Lieberman contrasts this "primitive" Iraq with the "modern" self-governance that the "great American military has given them."

If this strikes a familiar note with students of history, it should. In earlier iterations, the notion that the West had an obligation to drag their primitive charges into the present was embedded in the "civilizing missions" undertaken by the French and British in India and Africa, it was in the White Man's Burden invoked by Kipling and the "Hamitic Myth" favored by German intellectuals to justify its colonial possessions.

Even the Portuguese, the poorest, least educated, least powerful of the European colonial powers cooked up an ideology known as "Lusotropicalism" to justify keeping its African possessions into the 1970s.

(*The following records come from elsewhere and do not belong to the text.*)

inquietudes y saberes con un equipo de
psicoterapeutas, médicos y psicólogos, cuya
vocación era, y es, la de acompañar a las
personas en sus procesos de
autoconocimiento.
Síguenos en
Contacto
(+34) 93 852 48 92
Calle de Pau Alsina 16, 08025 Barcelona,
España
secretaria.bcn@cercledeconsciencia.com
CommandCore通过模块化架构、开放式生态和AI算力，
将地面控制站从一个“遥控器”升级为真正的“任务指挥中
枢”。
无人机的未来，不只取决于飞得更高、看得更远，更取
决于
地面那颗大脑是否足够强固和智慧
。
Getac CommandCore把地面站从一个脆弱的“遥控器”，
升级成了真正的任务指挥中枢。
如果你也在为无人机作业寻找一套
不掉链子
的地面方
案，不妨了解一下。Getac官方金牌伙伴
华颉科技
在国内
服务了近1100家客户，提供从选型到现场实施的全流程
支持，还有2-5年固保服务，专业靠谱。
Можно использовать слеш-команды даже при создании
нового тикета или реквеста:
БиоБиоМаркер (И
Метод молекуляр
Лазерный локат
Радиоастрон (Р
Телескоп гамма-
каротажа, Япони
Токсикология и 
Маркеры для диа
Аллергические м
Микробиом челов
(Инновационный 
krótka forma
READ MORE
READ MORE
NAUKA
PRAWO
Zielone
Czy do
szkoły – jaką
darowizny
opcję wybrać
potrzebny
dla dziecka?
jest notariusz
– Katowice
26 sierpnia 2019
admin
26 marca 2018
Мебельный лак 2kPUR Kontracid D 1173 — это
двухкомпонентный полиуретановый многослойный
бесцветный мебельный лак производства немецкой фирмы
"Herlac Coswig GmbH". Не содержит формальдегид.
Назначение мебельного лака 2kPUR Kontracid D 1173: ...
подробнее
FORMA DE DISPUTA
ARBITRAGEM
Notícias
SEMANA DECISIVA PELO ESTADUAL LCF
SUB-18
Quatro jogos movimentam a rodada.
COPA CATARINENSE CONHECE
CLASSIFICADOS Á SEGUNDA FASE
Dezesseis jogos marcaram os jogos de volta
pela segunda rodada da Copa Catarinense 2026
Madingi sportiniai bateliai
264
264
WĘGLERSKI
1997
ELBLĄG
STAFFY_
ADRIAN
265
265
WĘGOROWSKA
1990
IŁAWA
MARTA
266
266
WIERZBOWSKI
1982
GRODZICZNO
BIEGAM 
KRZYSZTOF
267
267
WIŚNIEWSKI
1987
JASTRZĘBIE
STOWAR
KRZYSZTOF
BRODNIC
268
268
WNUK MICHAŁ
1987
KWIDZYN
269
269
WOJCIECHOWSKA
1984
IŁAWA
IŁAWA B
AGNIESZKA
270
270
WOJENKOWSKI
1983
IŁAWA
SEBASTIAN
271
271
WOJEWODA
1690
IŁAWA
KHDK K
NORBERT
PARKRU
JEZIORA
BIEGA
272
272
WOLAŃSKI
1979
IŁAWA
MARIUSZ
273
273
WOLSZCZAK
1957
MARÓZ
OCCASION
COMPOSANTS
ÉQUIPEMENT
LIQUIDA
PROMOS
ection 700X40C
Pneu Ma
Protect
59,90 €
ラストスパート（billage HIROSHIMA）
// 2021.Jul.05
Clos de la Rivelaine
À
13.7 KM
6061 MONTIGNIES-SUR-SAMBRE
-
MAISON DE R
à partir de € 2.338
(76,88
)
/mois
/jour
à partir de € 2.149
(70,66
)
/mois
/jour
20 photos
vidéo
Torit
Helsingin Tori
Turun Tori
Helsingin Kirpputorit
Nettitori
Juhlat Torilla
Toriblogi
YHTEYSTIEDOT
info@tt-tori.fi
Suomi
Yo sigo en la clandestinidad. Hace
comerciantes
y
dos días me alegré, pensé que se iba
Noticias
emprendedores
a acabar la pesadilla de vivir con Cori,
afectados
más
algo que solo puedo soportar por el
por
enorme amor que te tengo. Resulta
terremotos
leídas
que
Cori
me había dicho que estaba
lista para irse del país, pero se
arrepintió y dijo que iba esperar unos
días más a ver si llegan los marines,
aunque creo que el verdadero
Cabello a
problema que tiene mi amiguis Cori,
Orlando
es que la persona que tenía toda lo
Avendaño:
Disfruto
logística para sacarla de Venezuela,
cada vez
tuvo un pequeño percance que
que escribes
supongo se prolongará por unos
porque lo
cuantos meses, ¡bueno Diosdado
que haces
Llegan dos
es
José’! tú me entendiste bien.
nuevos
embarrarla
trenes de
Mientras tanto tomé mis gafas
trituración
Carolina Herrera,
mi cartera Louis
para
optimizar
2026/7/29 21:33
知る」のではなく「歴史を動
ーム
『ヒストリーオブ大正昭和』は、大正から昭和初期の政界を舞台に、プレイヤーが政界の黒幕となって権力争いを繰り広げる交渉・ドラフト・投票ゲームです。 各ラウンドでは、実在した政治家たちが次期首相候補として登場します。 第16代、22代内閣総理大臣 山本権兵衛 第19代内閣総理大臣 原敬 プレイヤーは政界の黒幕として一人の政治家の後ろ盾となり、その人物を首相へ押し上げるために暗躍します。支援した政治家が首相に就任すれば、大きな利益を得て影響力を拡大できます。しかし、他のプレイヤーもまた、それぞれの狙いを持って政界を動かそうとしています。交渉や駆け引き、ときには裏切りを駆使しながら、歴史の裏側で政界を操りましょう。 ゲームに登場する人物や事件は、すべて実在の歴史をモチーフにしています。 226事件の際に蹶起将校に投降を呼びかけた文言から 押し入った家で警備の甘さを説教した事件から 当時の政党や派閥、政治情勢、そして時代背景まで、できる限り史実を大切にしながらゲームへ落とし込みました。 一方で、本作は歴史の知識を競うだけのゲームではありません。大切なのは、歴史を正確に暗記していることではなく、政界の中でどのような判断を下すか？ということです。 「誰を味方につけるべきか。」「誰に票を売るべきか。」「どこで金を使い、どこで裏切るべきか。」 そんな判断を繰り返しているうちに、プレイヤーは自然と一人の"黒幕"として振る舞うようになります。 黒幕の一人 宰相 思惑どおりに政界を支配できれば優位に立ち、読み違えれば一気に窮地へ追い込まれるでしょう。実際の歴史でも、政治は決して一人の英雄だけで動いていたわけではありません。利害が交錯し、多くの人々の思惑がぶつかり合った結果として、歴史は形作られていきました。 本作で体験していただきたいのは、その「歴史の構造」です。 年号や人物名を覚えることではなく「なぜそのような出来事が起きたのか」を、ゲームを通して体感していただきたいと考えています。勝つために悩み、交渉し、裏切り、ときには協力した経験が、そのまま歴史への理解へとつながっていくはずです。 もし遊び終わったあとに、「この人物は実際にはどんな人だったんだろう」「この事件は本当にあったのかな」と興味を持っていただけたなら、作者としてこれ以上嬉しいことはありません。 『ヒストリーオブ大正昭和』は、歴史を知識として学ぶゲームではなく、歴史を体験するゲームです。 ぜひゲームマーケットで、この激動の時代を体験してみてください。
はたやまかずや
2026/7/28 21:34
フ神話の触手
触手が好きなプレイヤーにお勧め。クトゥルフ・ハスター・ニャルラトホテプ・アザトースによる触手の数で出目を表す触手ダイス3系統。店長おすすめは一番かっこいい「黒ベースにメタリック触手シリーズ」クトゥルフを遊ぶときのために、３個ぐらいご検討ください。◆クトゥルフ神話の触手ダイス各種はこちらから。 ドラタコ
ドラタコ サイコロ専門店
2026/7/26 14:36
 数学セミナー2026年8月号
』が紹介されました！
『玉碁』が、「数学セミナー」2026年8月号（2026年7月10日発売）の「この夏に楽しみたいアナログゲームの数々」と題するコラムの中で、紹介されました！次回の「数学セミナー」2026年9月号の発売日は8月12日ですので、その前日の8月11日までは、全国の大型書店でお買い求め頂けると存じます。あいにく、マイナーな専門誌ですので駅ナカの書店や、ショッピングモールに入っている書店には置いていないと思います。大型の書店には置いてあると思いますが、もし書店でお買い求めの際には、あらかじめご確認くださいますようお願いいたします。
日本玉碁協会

All of these ideologies shared two things in common: the idea that the people they were subjugating were primitive -- the "natives" were frequently portrayed as children in contemporary art of the times - and the claim that what may have seemed like exploitation backed by the gun, was in fact a wholly beneficent attempt to bring the poor, brown people in question a taste of "modernity."

In 1839, six years before he coined the term "Manifest Destiny" in calling for the U.S. to annex Mexican Texas, well-known columnist John L. O'Sullivan wrote that America had been chosen for the "blessed mission" of subjugating those who "endure an existence scarcely more enviable than that of beasts," because only America "is destined to be the great nation of futurity."

We can call the modern iteration in Iraq, as expressed by Lieberman (and many others), simply "American exceptionalism."

Atwa

Believing in our unique ability to "modernize" and "democratize" Iraq has a clear danger: it precludes our strategic elites from considering the idea that the country might best be served by letting Iraqis try to hammer out a home-grown solution to what has become an enormous mess.

A few weeks ago I caught up with Rep. Jim McDermott (D-WA), one of Congress' most outspoken opponents of the Iraq invasion. His predictions about the consequences of our Iraq policy have, unfortunately, been proven correct at every turn.

McDermott's analysis of the situation on the ground in Iraq is as far from the apocalyptic "clash of civilizations" tripe peddled by the Liebermans of the world as one can get. He asked me, "Why don't we ever assume that the Iraqis love their families and prefer to live in Peace? Why do we assume they just want to kill each other?"

I asked him what he would do to extricate the United States from Iraq. He didn't hesitate before responding: "I'd encourage the Iraqis to convene an atwa."